● Dataset excerpts
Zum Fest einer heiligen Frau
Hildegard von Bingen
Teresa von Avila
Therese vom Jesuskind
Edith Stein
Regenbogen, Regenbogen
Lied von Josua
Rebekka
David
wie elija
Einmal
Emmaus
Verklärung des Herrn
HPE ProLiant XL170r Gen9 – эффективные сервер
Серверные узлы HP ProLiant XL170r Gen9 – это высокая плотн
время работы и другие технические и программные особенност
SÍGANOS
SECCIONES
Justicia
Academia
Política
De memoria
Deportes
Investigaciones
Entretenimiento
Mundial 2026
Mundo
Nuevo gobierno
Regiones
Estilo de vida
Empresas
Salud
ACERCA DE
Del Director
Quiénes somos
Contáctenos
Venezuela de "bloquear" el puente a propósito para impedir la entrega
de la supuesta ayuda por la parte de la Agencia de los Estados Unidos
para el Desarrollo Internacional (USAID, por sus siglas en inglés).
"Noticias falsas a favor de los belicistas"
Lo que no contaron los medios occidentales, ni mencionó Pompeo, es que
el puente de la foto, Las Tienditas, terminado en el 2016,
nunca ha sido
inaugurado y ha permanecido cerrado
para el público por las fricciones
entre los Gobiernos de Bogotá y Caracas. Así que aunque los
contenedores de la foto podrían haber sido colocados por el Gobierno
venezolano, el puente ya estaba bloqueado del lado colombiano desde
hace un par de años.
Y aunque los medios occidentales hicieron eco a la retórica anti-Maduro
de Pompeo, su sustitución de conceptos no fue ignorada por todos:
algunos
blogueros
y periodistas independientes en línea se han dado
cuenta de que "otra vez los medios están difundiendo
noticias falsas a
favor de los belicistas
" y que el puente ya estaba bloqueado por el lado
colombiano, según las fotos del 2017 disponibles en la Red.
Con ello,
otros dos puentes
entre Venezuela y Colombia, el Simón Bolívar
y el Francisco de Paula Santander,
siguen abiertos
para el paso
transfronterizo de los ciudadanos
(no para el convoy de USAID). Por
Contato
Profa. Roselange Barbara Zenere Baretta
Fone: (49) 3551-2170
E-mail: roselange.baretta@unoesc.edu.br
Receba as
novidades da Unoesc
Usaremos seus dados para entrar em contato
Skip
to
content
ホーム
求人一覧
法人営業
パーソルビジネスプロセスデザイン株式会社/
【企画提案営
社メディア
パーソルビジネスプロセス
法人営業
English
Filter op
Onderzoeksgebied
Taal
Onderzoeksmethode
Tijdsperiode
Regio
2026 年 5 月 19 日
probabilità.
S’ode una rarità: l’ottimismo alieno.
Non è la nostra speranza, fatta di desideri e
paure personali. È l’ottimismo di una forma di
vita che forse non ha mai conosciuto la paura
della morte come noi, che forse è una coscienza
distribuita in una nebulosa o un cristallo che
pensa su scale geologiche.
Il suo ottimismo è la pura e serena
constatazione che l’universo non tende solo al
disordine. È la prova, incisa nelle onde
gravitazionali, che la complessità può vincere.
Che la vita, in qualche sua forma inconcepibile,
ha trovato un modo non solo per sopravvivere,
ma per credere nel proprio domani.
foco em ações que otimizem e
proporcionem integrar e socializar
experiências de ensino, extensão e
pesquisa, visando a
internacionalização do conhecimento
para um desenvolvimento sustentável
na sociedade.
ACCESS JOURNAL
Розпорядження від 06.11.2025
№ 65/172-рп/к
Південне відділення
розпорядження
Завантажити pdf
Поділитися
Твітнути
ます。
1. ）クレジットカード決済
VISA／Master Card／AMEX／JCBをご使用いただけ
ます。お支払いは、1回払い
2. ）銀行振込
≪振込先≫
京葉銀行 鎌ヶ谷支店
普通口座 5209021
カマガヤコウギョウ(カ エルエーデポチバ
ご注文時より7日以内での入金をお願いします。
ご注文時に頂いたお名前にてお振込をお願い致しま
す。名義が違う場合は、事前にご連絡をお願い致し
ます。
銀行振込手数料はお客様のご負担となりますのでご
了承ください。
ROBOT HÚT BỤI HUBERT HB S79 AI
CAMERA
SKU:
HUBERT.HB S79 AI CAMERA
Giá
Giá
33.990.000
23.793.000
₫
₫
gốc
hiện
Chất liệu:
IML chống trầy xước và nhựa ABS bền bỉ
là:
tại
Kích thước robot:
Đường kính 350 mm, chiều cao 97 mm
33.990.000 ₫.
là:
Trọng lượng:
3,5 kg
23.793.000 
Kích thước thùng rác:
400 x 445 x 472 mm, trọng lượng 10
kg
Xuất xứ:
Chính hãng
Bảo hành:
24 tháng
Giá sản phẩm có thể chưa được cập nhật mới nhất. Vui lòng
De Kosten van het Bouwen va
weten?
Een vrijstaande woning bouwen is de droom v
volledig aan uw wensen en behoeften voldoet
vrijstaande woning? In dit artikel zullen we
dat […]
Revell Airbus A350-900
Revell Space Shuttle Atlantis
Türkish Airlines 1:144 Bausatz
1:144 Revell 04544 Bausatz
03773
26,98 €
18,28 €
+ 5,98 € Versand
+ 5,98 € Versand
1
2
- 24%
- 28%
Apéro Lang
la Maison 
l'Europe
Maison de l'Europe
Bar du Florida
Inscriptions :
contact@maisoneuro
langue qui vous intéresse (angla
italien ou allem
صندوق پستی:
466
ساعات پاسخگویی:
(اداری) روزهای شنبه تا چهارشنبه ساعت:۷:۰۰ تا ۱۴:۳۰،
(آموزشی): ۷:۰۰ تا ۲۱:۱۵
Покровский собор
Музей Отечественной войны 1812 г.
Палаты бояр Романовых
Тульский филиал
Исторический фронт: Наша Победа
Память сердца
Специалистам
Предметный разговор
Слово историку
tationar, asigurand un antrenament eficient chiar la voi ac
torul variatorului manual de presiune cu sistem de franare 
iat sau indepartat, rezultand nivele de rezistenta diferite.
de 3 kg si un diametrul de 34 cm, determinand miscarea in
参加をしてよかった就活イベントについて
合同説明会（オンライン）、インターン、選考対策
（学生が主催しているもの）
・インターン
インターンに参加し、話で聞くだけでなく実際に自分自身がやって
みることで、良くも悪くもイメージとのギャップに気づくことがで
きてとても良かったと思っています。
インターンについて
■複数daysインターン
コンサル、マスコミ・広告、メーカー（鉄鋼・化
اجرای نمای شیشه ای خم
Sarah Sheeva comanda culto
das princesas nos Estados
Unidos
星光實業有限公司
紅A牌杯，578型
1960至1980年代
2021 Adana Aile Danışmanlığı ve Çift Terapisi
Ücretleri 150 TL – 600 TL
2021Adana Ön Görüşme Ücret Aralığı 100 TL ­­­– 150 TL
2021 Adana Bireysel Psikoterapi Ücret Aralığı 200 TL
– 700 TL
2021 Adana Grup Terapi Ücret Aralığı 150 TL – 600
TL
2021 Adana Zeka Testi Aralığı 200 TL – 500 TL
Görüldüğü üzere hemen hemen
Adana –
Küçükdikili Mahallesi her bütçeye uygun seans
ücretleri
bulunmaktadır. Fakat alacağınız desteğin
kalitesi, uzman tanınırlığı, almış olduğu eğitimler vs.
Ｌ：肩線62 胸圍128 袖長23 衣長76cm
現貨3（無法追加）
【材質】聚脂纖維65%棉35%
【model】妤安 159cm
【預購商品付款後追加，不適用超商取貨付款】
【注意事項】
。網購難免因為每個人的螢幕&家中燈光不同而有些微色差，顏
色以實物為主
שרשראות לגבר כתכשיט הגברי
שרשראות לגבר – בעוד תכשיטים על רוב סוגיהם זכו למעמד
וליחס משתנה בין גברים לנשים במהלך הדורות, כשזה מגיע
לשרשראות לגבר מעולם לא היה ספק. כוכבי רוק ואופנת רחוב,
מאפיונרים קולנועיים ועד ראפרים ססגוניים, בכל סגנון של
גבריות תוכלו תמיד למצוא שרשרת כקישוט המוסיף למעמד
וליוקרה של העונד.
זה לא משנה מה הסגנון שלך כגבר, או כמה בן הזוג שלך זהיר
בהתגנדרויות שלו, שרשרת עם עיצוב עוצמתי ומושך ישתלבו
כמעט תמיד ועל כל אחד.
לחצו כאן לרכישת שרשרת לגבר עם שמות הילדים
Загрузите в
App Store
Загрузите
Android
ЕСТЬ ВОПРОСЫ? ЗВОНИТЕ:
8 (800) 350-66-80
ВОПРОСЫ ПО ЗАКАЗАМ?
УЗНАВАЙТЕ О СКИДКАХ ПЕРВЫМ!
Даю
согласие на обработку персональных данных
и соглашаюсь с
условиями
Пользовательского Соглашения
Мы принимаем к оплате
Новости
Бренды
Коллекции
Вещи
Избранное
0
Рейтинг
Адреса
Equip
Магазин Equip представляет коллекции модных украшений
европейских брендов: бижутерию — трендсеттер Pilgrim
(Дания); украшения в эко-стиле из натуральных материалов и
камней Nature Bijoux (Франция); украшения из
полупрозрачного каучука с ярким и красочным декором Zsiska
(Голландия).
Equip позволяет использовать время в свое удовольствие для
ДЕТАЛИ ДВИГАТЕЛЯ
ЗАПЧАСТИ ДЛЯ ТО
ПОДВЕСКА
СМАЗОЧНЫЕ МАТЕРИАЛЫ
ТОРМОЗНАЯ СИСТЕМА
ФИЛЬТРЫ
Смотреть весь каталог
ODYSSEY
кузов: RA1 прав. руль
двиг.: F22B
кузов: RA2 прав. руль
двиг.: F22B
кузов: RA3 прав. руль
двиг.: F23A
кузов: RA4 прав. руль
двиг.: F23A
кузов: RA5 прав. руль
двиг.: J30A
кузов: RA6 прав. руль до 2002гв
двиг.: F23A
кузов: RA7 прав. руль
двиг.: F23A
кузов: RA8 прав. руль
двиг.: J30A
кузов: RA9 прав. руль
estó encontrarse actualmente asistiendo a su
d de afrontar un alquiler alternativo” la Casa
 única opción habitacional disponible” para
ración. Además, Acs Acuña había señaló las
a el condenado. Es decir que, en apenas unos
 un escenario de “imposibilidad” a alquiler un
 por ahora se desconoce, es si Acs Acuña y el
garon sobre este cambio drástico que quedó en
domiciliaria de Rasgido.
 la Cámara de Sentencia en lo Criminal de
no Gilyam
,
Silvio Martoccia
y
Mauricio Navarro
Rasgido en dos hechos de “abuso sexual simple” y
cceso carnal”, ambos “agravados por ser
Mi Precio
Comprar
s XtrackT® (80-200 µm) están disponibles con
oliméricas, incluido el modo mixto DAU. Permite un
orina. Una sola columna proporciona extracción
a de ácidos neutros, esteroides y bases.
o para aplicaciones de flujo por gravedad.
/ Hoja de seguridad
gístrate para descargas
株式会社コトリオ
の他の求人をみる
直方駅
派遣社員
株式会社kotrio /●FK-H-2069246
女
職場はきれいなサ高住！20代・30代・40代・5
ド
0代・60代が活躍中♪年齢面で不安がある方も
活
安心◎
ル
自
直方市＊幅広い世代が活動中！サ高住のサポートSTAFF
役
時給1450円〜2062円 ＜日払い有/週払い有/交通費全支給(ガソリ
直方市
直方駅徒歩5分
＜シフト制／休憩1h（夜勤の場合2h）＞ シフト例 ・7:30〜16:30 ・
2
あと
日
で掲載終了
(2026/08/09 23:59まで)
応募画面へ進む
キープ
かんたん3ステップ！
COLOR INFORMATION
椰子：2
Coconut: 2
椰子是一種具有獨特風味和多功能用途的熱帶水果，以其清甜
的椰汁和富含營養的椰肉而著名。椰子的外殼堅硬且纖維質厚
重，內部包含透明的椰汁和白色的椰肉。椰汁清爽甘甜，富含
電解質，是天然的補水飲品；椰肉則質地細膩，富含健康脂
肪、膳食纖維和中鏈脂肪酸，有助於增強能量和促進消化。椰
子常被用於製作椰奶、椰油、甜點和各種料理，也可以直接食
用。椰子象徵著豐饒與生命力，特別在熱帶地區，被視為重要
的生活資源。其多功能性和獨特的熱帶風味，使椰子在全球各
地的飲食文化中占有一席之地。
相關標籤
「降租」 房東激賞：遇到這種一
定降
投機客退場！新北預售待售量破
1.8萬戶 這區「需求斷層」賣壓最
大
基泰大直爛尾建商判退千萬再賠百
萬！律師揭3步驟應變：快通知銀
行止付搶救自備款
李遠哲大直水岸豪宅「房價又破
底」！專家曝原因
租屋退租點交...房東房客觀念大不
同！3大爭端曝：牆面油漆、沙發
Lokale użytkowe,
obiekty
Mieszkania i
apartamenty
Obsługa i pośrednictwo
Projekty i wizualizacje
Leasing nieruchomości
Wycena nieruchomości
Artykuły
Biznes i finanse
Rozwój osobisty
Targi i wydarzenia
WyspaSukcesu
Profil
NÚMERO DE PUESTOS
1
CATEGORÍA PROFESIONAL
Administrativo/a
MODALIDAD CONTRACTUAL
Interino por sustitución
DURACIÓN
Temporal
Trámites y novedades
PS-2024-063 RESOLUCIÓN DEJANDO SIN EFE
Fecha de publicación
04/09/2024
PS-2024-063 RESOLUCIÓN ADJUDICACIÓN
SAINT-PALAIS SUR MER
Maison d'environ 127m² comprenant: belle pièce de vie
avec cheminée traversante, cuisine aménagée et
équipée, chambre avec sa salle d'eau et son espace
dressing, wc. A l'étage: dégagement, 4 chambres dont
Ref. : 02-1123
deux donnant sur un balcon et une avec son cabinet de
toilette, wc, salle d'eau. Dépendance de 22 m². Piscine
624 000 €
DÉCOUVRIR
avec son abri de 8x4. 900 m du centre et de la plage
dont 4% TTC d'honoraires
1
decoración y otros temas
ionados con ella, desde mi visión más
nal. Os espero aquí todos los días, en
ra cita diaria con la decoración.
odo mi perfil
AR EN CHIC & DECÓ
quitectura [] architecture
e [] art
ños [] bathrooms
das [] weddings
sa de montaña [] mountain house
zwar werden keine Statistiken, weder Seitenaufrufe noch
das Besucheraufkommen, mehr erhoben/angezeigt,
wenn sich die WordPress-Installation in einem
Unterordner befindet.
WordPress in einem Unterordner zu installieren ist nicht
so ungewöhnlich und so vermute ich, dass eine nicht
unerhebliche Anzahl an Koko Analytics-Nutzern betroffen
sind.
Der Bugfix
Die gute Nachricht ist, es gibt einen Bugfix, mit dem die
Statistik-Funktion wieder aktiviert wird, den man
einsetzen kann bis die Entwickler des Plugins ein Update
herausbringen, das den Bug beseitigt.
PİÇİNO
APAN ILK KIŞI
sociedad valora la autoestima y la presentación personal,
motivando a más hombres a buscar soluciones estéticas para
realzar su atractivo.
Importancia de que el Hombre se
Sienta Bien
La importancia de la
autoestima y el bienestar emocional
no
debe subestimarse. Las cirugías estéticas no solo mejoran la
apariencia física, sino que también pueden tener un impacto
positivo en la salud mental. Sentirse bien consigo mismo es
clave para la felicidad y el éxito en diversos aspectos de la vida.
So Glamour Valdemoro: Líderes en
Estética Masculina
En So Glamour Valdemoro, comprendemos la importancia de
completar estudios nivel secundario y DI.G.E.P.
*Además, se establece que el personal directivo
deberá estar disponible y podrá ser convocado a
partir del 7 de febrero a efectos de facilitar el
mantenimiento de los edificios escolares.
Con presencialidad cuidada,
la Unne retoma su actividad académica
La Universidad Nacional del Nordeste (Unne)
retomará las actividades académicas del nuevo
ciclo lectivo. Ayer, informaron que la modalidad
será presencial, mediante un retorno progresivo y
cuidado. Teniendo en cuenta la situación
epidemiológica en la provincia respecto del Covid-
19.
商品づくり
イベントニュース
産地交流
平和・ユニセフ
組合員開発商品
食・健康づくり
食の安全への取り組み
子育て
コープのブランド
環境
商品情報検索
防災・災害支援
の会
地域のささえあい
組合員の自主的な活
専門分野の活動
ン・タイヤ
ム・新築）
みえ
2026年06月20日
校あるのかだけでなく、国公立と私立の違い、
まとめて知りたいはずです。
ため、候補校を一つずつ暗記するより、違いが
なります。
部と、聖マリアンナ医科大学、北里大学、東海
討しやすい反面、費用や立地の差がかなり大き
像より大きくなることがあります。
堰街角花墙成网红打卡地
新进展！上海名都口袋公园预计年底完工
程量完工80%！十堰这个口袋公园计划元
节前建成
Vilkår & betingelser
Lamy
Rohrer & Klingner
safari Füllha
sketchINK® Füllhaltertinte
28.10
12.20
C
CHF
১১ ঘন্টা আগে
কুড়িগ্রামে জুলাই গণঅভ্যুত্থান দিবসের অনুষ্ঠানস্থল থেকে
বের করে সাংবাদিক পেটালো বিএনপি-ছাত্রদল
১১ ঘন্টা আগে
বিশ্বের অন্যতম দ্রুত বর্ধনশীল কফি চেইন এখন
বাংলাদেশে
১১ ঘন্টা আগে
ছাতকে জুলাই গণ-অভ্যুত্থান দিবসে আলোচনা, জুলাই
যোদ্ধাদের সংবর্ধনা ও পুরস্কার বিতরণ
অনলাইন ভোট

● Task prompt
After identifying the lines above that contain "руль", copy each one.

● The answer
кузов: RA1 прав. руль
кузов: RA2 прав. руль
кузов: RA3 прав. руль
кузов: RA4 прав. руль
кузов: RA5 прав. руль
кузов: RA6 прав. руль до 2002гв
кузов: RA7 прав. руль
кузов: RA8 прав. руль
кузов: RA9 прав. руль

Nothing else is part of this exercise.